つまり企業グループ内の子会社の中でも、重要な位置づけにある子会社になります。

ちなみに、2021年3月期において、株式会社日立製作所には、850社余りの連結子会社がありますが、その内、特定子会社は、7社のみになります。

まとめ

特定子会社は、連結財務諸表において、大きな影響を与える会社であることから、上場審査では、グループ企業全体に対する審査ならびに調査が行われますが、特定子会社とそれ以外の子会社では、全く審査内容の質と量が格段に異なるため、注意が必要です。

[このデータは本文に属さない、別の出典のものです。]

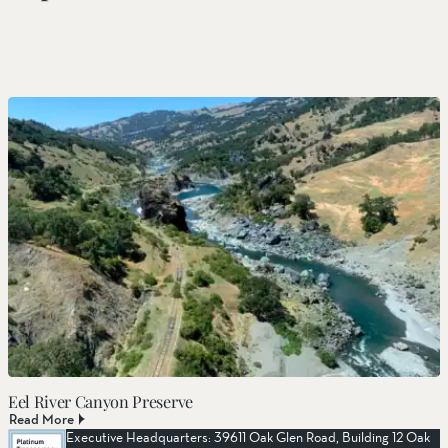
Eel River Canyon Preserve
Read More
Executive Headquarters: 39611 Oak Glen Road, Building 12 Oak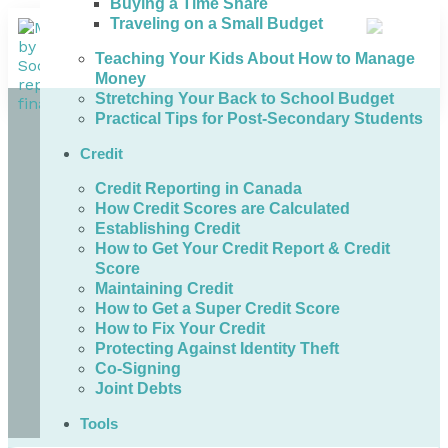
Buying a Time Share
Traveling on a Small Budget
Teaching Your Kids About How to Manage
Money
Stretching Your Back to School Budget
Practical Tips for Post-Secondary Students
Credit
Credit Reporting in Canada
How Credit Scores are Calculated
Establishing Credit
How to Get Your Credit Report & Credit
Score
Maintaining Credit
How to Get a Super Credit Score
How to Fix Your Credit
Protecting Against Identity Theft
Co-Signing
Joint Debts
Tools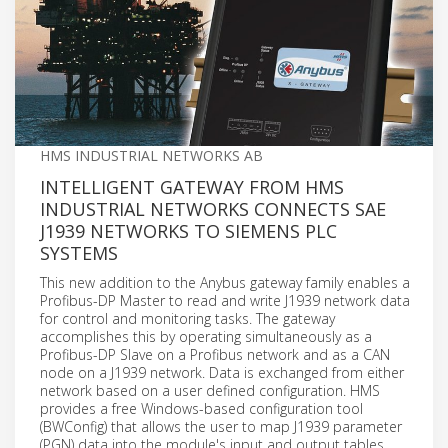
HMS INDUSTRIAL NETWORKS AB
INTELLIGENT GATEWAY FROM HMS
INDUSTRIAL NETWORKS CONNECTS SAE
J1939 NETWORKS TO SIEMENS PLC
SYSTEMS
This new addition to the Anybus gateway family enables a
Profibus-DP Master to read and write J1939 network data
for control and monitoring tasks. The gateway
accomplishes this by operating simultaneously as a
Profibus-DP Slave on a Profibus network and as a CAN
node on a J1939 network. Data is exchanged from either
network based on a user defined configuration. HMS
provides a free Windows-based configuration tool
(BWConfig) that allows the user to map J1939 parameter
(PGN) data into the module's input and output tables,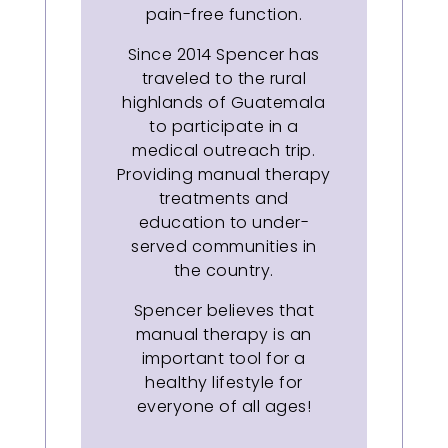
pain-free function.
Since 2014 Spencer has
traveled to the rural
highlands of Guatemala
to participate in a
medical outreach trip.
Providing manual therapy
treatments and
education to under-
served communities in
the country.
Spencer believes that
manual therapy is an
important tool for a
healthy lifestyle for
everyone of all ages!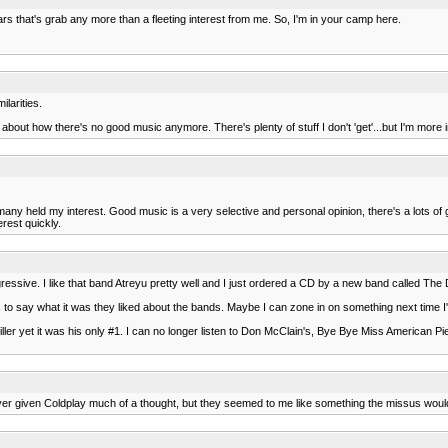
s that's grab any more than a fleeting interest from me. So, I'm in your camp here.
ilarities.
s about how there's no good music anymore. There's plenty of stuff I don't 'get'...but I'm more int
y held my interest. Good music is a very selective and personal opinion, there's a lots of good
rest quickly.
gressive. I like that band Atreyu pretty well and I just ordered a CD by a new band called Th
ans to say what it was they liked about the bands. Maybe I can zone in on something next time 
Miller yet it was his only #1. I can no longer listen to Don McClain's, Bye Bye Miss American
. I've never given Coldplay much of a thought, but they seemed to me like something the missus wou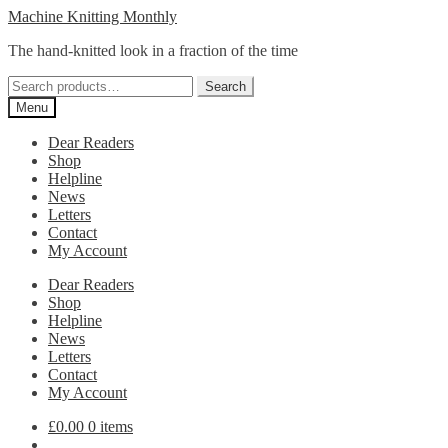
Skip
Skip
Machine Knitting Monthly
to
to
The hand-knitted look in a fraction of the time
navigation
content
Search
Search
for:
Menu
Dear Readers
Shop
Helpline
News
Letters
Contact
My Account
Dear Readers
Shop
Helpline
News
Letters
Contact
My Account
£
0.00
0 items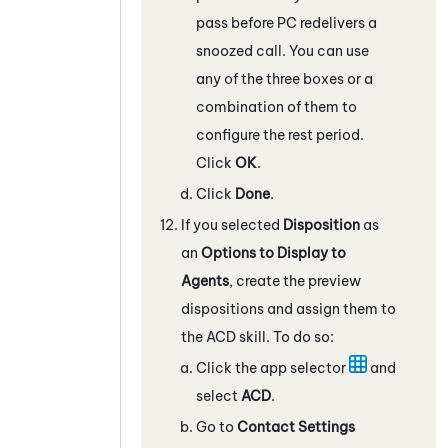
pass before
PC
redelivers a
snoozed call. You can use
any of the three boxes or a
combination of them to
configure the rest period.
Click
OK
.
Click
Done
.
If you selected
Disposition
as
an
Options to Display to
Agents
, create the preview
dispositions and assign them to
the
ACD
skill. To do so:
Click the app selector
and
select
ACD
.
Go to
Contact Settings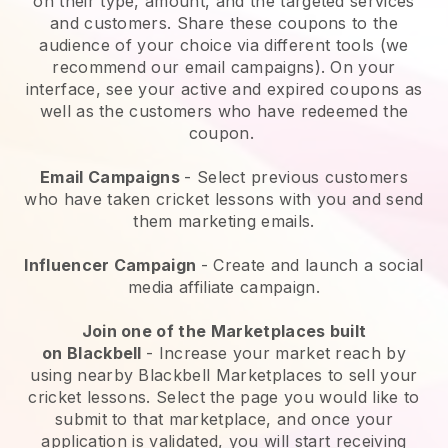
on their type, amount, and the targeted services
and customers. Share these coupons to the
audience of your choice via different tools (we
recommend our email campaigns). On your
interface, see your active and expired coupons as
well as the customers who have redeemed the
coupon.
Email Campaigns
-
Select previous customers
who have taken cricket lessons with you and send
them marketing emails.
Influencer Campaign
- Create and launch a social
media affiliate campaign.
Join one of the Marketplaces built
on
Blackbell
-
Increase your market reach by
using nearby Blackbell Marketplaces to sell your
cricket lessons
. Select the page you would like to
submit to that marketplace, and once your
application is validated, you will start receiving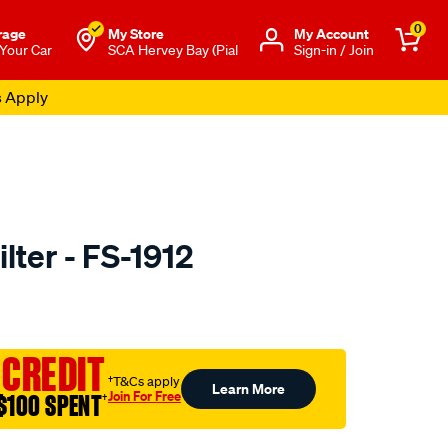
0
rage
My Store
Μy Account
 Your Car
SCA Hervey Bay (Pial
Sign-in / Join
s Apply
lter - FS-1912
to.com.au/p/sakura-
 CREDIT
†T&Cs apply
Learn More
Join For Free
$100 SPENT
†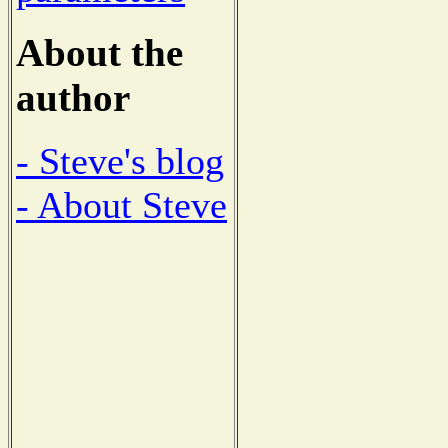
About the
author
- Steve's blog
- About Steve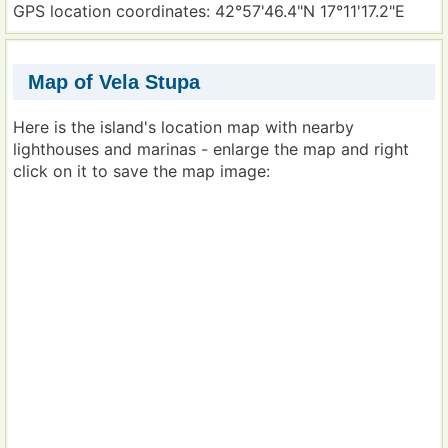
GPS location coordinates: 42°57'46.4"N 17°11'17.2"E
Map of Vela Stupa
Here is the island's location map with nearby
lighthouses and marinas - enlarge the map and right
click on it to save the map image: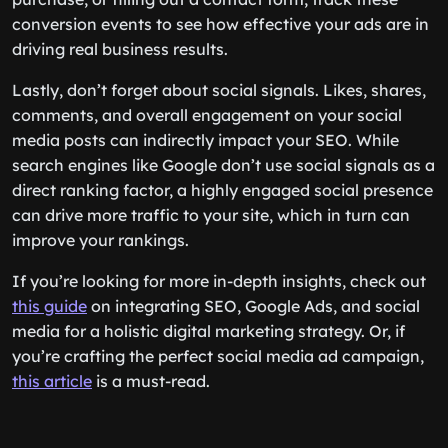
conversion events to see how effective your ads are in
driving real business results.
Lastly, don’t forget about social signals. Likes, shares,
comments, and overall engagement on your social
media posts can indirectly impact your SEO. While
search engines like Google don’t use social signals as a
direct ranking factor, a highly engaged social presence
can drive more traffic to your site, which in turn can
improve your rankings.
If you’re looking for more in-depth insights, check out
this guide
on integrating SEO, Google Ads, and social
media for a holistic digital marketing strategy. Or, if
you’re crafting the perfect social media ad campaign,
this article
is a must-read.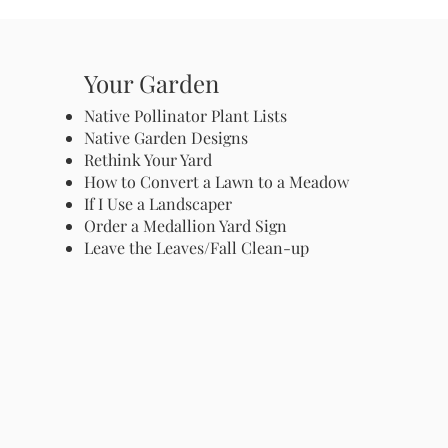
Your Garden
Native Pollinator Plant Lists
Native Garden Designs
Rethink Your Yard
How to Convert a Lawn to a Meadow
If I Use a Landscaper
Order a Medallion Yard Sign
Leave the Leaves/Fall Clean-up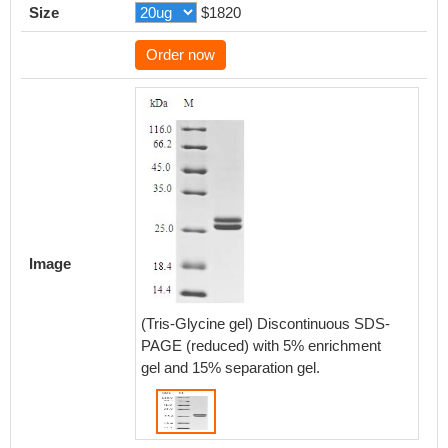
Size
$1820
Order now
Image
(Tris-Glycine gel) Discontinuous SDS-
PAGE (reduced) with 5% enrichment
gel and 15% separation gel.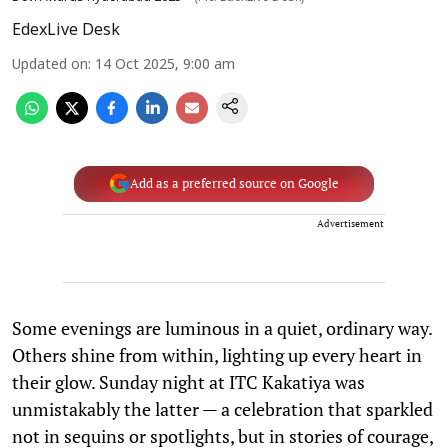
EdexLive Desk
Updated on
:
14 Oct 2025, 9:00 am
Add as a preferred source on Google
Advertisement
Some evenings are luminous in a quiet, ordinary way.
Others shine from within, lighting up every heart in
their glow. Sunday night at ITC Kakatiya was
unmistakably the latter — a celebration that sparkled
not in sequins or spotlights, but in stories of courage,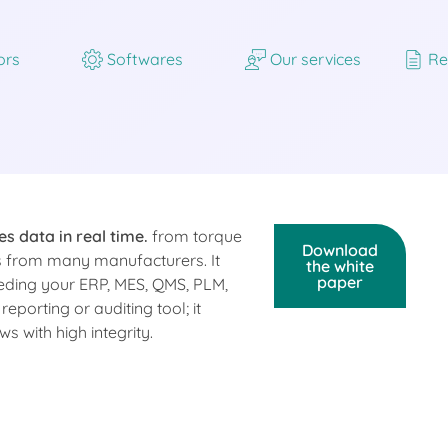
ors
Softwares
Our services
Re
es data in real time.
from torque
Download
ls from many manufacturers. It
the white
paper
eding your ERP, MES, QMS, PLM,
eporting or auditing tool; it
 with high integrity.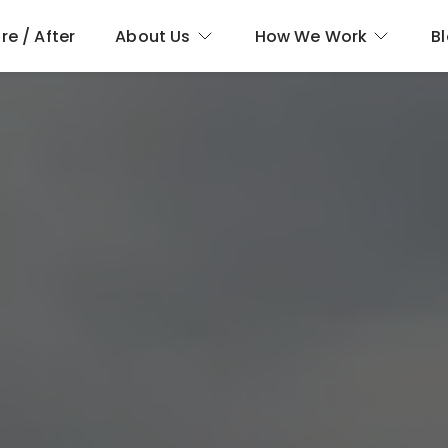
re / After
About Us
How We Work
B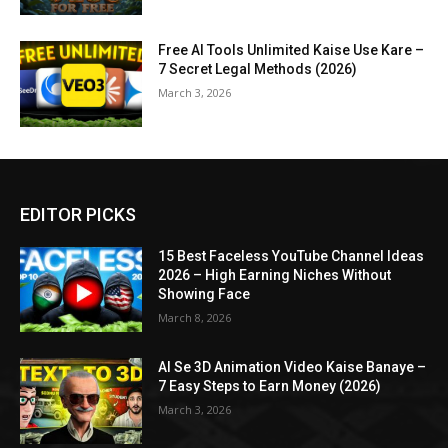
Free AI Tools Unlimited Kaise Use Kare –
7 Secret Legal Methods (2026)
March 3, 2026
EDITOR PICKS
15 Best Faceless YouTube Channel Ideas
2026 – High Earning Niches Without
Showing Face
March 8, 2026
AI Se 3D Animation Video Kaise Banaye –
7 Easy Steps to Earn Money (2026)
March 3, 2026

なお、IPO準備とは全く関係ありませんが、「特定子会社」に近い用語として「特例子会社」という用語があります。「特例子会社」とは、障がい者雇用の定着促進のために設立された障がい者雇用に特化・配慮した子会社をいいます。

IPO準備を行うにあたっては、用語の定義をひとつひとつ確認する必要があります。気をつけましょう。